> _Action item_: Start with the first line of the records below. Output each line exactly, ending with the one that contains "Eating Disorders (123, 2409)".

☆ ☆ ☆ ☆ ☆ ☆ ☆

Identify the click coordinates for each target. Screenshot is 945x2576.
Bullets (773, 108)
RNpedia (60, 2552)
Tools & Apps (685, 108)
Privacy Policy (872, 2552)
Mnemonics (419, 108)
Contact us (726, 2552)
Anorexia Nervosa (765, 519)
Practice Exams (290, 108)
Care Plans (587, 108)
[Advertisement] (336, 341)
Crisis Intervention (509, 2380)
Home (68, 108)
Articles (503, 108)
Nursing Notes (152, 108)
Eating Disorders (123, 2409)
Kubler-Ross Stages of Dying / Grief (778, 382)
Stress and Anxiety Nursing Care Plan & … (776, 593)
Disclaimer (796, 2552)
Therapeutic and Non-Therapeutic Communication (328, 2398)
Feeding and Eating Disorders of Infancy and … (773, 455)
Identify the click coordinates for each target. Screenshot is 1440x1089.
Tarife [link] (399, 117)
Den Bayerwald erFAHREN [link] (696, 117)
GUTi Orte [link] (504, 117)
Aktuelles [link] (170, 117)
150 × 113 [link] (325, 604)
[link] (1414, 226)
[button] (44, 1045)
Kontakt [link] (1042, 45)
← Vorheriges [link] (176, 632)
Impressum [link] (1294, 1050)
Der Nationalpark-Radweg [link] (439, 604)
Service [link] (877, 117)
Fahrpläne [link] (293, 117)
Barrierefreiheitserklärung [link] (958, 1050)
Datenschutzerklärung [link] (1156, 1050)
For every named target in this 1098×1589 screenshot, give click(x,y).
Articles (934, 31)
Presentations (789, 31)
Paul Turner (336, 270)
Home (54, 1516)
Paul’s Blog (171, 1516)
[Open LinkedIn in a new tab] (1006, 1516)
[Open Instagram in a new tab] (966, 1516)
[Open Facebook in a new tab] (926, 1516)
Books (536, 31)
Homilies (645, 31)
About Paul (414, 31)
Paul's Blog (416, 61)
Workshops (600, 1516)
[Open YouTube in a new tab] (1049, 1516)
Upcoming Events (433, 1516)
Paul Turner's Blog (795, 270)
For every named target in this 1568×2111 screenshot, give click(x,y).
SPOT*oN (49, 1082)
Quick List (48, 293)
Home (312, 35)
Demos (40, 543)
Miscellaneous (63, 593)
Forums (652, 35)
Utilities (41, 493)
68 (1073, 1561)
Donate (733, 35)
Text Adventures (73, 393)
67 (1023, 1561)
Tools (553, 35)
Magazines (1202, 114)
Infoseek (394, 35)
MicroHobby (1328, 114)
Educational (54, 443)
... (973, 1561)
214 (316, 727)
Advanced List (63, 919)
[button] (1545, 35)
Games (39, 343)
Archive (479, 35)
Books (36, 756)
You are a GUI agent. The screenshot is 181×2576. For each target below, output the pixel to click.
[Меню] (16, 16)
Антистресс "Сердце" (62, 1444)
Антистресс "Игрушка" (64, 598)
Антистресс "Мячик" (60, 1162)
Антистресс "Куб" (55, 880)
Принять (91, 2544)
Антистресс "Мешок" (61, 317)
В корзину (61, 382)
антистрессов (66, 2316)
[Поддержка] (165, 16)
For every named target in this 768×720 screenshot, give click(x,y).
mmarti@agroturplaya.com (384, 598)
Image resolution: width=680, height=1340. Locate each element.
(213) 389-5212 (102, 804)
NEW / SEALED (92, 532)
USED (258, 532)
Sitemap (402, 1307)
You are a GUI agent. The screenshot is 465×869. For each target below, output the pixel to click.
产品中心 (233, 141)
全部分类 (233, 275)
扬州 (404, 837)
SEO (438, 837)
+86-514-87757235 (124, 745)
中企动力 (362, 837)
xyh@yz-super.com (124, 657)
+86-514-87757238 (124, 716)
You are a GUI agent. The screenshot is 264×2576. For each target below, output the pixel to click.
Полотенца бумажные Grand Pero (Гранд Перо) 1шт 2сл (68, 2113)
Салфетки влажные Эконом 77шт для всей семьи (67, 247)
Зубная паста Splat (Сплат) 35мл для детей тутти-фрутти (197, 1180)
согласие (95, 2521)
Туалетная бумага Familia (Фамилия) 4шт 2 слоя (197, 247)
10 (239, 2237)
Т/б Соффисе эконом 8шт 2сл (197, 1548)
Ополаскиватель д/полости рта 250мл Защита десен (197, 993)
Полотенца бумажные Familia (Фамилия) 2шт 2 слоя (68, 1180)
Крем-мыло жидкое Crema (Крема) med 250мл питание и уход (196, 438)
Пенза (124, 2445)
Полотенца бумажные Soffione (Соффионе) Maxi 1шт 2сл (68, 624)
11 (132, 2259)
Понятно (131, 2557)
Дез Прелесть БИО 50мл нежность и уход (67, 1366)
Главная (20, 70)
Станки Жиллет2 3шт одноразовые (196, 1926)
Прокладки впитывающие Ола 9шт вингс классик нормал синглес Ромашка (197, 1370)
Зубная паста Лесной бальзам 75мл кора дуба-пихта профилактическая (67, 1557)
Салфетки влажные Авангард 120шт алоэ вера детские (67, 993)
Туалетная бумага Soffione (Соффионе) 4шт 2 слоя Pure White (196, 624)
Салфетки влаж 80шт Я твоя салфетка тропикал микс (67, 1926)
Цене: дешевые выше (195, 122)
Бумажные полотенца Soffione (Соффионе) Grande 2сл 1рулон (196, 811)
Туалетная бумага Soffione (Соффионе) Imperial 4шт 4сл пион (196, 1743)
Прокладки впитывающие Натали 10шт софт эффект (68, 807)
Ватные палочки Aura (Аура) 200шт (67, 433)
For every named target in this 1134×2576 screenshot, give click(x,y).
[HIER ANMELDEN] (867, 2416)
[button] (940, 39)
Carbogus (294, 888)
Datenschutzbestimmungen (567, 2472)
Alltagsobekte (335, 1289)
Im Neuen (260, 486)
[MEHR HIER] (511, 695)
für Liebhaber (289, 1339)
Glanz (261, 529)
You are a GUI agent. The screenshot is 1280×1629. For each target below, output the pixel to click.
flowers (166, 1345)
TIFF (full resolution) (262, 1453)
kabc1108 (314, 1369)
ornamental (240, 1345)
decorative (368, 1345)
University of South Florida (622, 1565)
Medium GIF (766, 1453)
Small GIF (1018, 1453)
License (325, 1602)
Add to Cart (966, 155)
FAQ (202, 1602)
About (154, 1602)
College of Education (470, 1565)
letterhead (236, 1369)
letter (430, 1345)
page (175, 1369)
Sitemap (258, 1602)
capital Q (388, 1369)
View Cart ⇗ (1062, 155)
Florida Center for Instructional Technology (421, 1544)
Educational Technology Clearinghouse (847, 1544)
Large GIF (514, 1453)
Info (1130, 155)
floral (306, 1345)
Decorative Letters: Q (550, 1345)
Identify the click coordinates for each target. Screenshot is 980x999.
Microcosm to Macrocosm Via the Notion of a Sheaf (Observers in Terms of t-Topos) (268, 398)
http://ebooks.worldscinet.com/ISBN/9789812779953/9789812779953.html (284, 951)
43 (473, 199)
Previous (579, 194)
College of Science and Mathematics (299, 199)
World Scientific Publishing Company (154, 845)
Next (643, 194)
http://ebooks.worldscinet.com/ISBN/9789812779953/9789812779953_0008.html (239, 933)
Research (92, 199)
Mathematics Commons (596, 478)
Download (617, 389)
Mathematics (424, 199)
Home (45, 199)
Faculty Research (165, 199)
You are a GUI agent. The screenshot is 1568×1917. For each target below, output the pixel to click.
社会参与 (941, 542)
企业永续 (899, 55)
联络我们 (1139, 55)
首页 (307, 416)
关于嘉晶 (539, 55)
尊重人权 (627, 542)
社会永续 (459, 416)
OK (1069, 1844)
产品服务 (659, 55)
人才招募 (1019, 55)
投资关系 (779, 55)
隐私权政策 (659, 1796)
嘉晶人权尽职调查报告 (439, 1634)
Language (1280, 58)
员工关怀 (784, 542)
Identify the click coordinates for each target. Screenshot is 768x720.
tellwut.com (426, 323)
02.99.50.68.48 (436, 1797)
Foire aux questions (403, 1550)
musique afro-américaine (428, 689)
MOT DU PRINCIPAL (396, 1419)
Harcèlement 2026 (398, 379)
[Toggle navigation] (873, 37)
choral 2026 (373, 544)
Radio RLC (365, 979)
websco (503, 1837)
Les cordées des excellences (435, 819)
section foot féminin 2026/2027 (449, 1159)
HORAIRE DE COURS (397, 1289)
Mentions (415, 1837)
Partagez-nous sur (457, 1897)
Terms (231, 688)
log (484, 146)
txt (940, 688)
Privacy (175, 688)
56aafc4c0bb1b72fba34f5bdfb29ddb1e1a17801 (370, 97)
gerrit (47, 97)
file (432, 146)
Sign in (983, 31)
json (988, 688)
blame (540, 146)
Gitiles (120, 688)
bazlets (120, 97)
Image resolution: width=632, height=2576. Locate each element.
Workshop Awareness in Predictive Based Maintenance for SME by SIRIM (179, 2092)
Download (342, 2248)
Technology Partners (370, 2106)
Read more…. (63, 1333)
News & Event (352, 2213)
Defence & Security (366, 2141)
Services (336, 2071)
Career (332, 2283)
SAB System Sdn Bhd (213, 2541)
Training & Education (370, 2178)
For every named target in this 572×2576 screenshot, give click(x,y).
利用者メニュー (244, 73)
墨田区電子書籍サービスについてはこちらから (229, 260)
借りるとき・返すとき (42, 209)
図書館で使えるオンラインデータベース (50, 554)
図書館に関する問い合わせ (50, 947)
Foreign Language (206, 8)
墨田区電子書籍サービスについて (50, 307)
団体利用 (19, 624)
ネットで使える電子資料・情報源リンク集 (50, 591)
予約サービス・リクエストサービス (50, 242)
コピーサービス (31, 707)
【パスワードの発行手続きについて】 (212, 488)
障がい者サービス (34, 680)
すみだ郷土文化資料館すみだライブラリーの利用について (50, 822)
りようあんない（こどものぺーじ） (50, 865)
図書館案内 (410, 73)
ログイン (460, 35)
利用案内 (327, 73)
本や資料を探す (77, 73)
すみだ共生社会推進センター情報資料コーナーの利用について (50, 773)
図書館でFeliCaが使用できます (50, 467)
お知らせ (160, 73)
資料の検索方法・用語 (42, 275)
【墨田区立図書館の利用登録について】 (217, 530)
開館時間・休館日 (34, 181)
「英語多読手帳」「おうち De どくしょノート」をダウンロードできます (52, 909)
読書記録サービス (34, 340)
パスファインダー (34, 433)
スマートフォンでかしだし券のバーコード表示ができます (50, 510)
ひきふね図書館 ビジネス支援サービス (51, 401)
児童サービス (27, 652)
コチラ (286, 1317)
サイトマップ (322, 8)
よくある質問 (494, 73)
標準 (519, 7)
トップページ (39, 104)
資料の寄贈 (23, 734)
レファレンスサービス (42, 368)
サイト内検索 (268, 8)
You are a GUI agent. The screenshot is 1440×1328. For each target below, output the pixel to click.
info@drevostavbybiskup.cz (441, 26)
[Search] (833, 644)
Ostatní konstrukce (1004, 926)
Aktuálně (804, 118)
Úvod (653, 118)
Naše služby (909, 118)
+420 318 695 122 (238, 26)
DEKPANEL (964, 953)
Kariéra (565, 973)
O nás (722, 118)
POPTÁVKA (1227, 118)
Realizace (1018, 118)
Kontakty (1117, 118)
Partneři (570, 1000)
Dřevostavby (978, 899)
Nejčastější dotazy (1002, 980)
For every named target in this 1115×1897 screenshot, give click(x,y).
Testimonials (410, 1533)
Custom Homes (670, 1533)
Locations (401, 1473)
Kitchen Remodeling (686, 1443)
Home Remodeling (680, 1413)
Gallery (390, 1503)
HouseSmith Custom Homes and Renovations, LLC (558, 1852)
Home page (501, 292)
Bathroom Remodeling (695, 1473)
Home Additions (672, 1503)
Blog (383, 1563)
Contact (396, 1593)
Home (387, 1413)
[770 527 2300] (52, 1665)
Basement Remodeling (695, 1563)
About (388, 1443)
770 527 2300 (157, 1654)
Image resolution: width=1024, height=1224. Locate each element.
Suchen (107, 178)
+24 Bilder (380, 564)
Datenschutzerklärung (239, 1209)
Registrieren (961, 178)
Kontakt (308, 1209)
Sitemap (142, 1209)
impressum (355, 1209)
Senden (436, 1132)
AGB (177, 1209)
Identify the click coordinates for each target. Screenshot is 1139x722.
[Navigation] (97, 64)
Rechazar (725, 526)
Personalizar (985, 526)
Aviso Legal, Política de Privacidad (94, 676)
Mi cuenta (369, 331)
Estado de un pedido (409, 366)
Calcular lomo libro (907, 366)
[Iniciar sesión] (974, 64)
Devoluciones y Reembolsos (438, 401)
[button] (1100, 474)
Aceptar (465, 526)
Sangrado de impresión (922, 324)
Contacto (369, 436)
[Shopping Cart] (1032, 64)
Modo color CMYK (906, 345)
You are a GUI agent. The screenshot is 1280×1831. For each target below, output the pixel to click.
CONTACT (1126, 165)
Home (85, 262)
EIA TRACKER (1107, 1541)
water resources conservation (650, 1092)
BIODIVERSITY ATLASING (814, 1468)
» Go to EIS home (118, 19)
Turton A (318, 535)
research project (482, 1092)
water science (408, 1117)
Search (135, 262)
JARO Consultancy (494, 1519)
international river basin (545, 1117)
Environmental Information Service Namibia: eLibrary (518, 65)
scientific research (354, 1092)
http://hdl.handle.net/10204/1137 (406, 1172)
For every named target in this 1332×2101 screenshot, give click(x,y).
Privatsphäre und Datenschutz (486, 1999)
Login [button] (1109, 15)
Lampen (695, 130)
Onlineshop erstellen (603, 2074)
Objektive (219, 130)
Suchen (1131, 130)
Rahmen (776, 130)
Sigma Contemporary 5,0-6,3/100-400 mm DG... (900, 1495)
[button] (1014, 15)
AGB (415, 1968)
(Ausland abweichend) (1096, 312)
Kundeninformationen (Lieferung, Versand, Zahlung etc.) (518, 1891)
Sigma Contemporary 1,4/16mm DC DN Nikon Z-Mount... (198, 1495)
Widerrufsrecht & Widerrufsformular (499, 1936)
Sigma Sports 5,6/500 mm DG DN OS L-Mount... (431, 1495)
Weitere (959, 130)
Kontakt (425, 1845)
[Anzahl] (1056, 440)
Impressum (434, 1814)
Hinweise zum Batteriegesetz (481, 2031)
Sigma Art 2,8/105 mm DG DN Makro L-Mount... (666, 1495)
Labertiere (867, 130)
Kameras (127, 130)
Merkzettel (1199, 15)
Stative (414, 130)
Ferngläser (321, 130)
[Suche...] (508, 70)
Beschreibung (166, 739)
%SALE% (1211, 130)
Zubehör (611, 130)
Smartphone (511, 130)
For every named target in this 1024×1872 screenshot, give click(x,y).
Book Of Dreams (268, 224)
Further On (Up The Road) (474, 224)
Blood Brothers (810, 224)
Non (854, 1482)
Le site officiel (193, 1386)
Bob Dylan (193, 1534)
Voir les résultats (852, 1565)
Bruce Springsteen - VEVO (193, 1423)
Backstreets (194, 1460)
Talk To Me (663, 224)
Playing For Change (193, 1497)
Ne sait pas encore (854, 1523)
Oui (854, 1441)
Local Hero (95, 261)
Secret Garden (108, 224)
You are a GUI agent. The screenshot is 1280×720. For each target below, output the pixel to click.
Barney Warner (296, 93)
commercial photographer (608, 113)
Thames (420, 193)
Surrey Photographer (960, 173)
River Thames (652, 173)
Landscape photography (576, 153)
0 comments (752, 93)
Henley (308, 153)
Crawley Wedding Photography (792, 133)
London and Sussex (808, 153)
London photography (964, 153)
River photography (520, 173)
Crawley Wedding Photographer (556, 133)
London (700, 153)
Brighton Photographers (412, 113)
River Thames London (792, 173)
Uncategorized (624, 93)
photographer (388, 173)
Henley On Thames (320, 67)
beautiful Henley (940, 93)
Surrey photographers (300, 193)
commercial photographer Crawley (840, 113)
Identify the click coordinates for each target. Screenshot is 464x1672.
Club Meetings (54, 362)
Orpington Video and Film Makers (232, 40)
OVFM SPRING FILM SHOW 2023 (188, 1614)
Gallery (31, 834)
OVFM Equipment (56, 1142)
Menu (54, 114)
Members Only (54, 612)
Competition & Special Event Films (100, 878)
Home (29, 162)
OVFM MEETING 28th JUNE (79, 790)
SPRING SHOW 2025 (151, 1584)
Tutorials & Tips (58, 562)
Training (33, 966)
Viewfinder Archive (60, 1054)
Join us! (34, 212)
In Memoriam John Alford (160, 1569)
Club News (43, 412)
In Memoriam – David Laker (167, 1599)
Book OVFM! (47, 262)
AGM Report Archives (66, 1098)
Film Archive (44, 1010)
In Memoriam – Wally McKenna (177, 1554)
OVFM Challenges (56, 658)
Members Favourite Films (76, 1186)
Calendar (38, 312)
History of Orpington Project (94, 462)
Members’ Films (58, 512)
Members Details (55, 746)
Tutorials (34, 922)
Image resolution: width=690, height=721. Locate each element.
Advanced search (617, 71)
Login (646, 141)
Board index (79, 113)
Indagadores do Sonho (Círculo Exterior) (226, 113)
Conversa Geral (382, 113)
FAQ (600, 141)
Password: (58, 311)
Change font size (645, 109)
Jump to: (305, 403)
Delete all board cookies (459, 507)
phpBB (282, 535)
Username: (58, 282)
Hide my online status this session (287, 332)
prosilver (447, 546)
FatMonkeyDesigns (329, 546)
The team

☆ ☆ ☆ ☆ ☆ ☆ ☆

> _Task solution_:
Identify the click coordinates for each target. Screenshot is 945x2576.
Bullets (773, 108)
RNpedia (60, 2552)
Tools & Apps (685, 108)
Privacy Policy (872, 2552)
Mnemonics (419, 108)
Contact us (726, 2552)
Anorexia Nervosa (765, 519)
Practice Exams (290, 108)
Care Plans (587, 108)
[Advertisement] (336, 341)
Crisis Intervention (509, 2380)
Home (68, 108)
Articles (503, 108)
Nursing Notes (152, 108)
Eating Disorders (123, 2409)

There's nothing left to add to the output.